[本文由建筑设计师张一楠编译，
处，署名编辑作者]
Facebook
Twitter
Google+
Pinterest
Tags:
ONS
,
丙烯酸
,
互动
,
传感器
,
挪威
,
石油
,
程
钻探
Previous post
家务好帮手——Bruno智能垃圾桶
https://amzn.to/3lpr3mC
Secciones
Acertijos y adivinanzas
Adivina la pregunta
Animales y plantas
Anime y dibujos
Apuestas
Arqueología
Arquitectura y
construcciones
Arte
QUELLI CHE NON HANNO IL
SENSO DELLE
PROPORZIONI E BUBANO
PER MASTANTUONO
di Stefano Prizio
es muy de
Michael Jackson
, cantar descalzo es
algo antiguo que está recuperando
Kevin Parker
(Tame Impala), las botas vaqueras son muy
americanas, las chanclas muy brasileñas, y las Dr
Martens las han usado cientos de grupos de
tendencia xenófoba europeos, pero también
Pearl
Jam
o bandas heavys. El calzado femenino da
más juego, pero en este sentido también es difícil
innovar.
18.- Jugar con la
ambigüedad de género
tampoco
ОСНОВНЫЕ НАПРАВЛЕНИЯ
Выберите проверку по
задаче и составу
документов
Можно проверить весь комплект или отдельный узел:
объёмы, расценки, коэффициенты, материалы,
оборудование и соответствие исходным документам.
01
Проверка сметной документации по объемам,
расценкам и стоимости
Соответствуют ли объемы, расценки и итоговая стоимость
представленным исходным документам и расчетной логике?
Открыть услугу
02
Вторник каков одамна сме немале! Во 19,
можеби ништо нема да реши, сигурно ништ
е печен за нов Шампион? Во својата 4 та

========

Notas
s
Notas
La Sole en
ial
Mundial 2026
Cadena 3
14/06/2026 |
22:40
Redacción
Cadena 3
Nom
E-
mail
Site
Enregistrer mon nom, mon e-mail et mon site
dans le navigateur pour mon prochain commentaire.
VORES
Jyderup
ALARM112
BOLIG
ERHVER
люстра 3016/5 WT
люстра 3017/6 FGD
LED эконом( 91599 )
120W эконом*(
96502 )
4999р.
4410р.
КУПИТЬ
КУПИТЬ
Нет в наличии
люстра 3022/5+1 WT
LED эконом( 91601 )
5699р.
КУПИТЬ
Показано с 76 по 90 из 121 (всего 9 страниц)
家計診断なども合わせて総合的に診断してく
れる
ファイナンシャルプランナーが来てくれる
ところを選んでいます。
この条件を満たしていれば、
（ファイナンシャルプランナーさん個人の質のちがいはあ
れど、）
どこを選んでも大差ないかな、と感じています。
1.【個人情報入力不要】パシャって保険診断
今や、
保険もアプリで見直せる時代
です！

========

Description of the task:
Return, unchanged, the run of lines above that opens with the line containing "cantar descalzo es" and closes with the line containing "е печен за нов Шампион? Во својата 4 та". Include both.

Output for this exercise:
, cantar descalzo es
algo antiguo que está recuperando
Kevin Parker
(Tame Impala), las botas vaqueras son muy
americanas, las chanclas muy brasileñas, y las Dr
Martens las han usado cientos de grupos de
tendencia xenófoba europeos, pero también
Pearl
Jam
o bandas heavys. El calzado femenino da
más juego, pero en este sentido también es difícil
innovar.
18.- Jugar con la
ambigüedad de género
tampoco
ОСНОВНЫЕ НАПРАВЛЕНИЯ
Выберите проверку по
задаче и составу
документов
Можно проверить весь комплект или отдельный узел:
объёмы, расценки, коэффициенты, материалы,
оборудование и соответствие исходным документам.
01
Проверка сметной документации по объемам,
расценкам и стоимости
Соответствуют ли объемы, расценки и итоговая стоимость
представленным исходным документам и расчетной логике?
Открыть услугу
02
Вторник каков одамна сме немале! Во 19,
можеби ништо нема да реши, сигурно ништ
е печен за нов Шампион? Во својата 4 та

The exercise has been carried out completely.